Schedule Regular Progress Reports
It takes time to properly manage your finances. Making regular appointments throughout the year to assess your financial condition, including your income, expenses, savings, and net worth, is beneficial.
Additionally, verify your credit report by requesting a free copy from AnnualCreditReport.com as least once a year. Heider observes that “a lot of people do not actively monitor their credit report.” Regularly reviewing report data is crucial to finding errors or possible fraud that might have an adverse effect on your credit score as well as the interest rates you pay on loans and credit cards.
Utilize these check-ins to assess the status of financial objectives and to see if any budget items require future revision. Your spending may need to adjust if you discover that your goals have changed.
Pay Your Bills on Time
Have you ever forgotten to pay with a credit card and then discovered a hefty fee added to your bill? Your company may experience the same thing, though. In addition, if you’re not careful, late fees and penalties may drain a sizable sum of money from your bank account without your knowledge.
Every dollar you make counts when you’re bootstrapping a small business or operating on a shoestring budget. You don’t want to waste your money on stuff that won’t benefit your business.
It’s crucial to maintain good credit practices and make payments on time because late payments can harm the connections you’ve established with your vendors and reduce your business credit score, making it difficult to acquire finance in the future.
Spending is a necessary component of doing business. After a certain point, investing money is necessary for your success. If your business has hit a wall, for instance, you can pay for training or employ a coach. To draw more attention to your new product line, you can decide to raise your marketing spend.
Even so, if you want to expand your company, you’ll want to maintain costs as low as you can. Lower profits translate into a smaller investment in the future of your business and a smaller financial cushion for when times are hard.
How to use it in practice: Regularly assess your business spending, including your software and apps, and determine whether you actually require them. Do they all affect you?

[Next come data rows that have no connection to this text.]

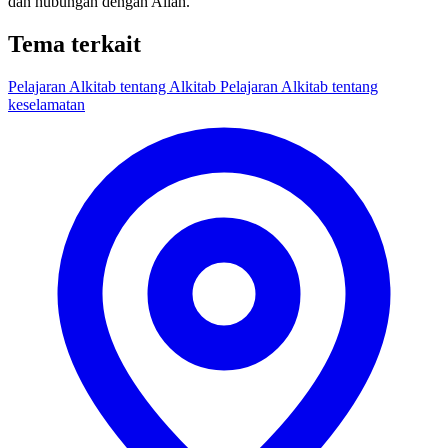
dan hubungan dengan Allah.
Tema terkait
Pelajaran Alkitab tentang Alkitab
Pelajaran Alkitab tentang
keselamatan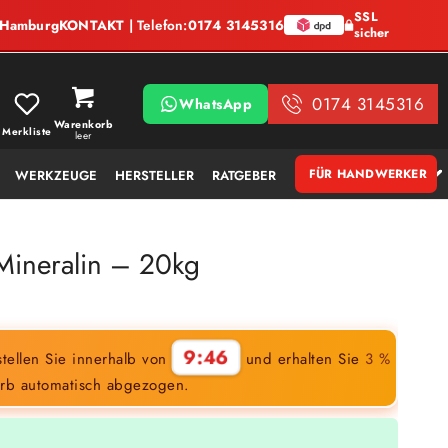
SSL
, Hamburg
KONTAKT
| Telefon:
0174 3145316
sicher
0174 3145316
WhatsApp
Warenkorb
Merkliste
leer
FÜR HANDWERKER
WERKZEUGE
HERSTELLER
RATGEBER
 Mineralin – 20kg
9:45
tellen Sie innerhalb von
und erhalten Sie
3 %
rb automatisch abgezogen.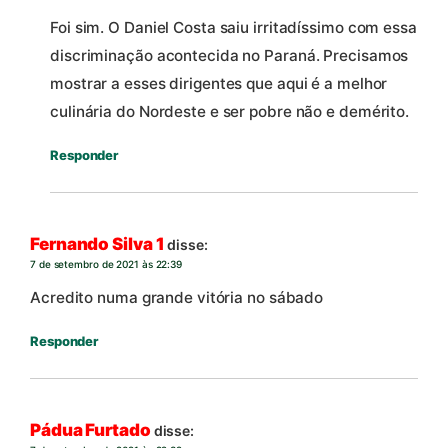
Foi sim. O Daniel Costa saiu irritadíssimo com essa
discriminação acontecida no Paraná. Precisamos
mostrar a esses dirigentes que aqui é a melhor
culinária do Nordeste e ser pobre não e demérito.
Responder
Fernando Silva 1
disse:
7 de setembro de 2021 às 22:39
Acredito numa grande vitória no sábado
Responder
Pádua Furtado
disse: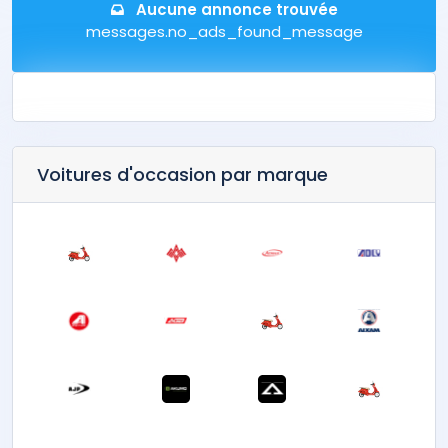
Aucune annonce trouvée
messages.no_ads_found_message
Voitures d'occasion par marque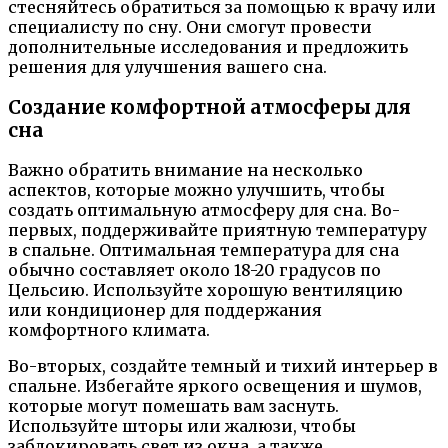
стесняйтесь обратиться за помощью к врачу или
специалисту по сну. Они смогут провести
дополнительные исследования и предложить
решения для улучшения вашего сна.
Создание комфортной атмосферы для
сна
Важно обратить внимание на несколько
аспектов, которые можно улучшить, чтобы
создать оптимальную атмосферу для сна. Во-
первых, поддерживайте приятную температуру
в спальне. Оптимальная температура для сна
обычно составляет около 18-20 градусов по
Цельсию. Используйте хорошую вентиляцию
или кондиционер для поддержания
комфортного климата.
Во-вторых, создайте темный и тихий интерьер в
спальне. Избегайте яркого освещения и шумов,
которые могут помешать вам заснуть.
Используйте шторы или жалюзи, чтобы
заблокировать свет из окна, а также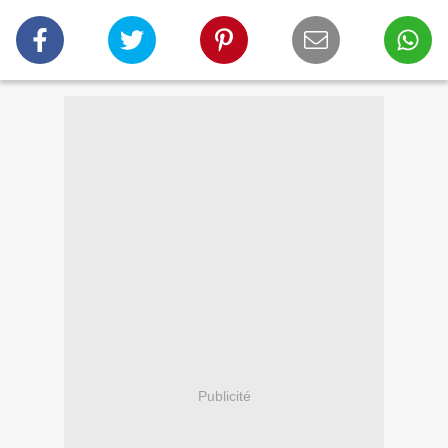
Publicité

Remember That Time is Money
Initially, new business owners frequently have just one person handling things. A small business owner’s duties include marketing, sales, accounting, product creation, shipping, and customer support. But as you advance, it’s critical to recognize which things you do well and others you should certainly avoid.
Sure, you can spend 12 hours filing your own tax return and studying through hundreds of pages of tax law, but what is the opportunity cost of that time? Could you pay a small portion of it to have someone else handle your tax return filing?
How to use it in practice: Start looking for projects to outsource once you have enough revenue-producing work to keep you busy 40 hours per week. To make sure your books are in order, you might work with a freelance accountant, employ a virtual assistant to handle email and other clerical work, or engage someone to manage your social media accounts so you can increase your online presence.
Money management can seem like an intimidating task, especially if you’re a younger professional that’s just starting off in the workforce and is learning to manage your own finances. However, it’s important to get your money under control before you find yourself drowning financially. By working through these steps, your money management skills will be better than ever before.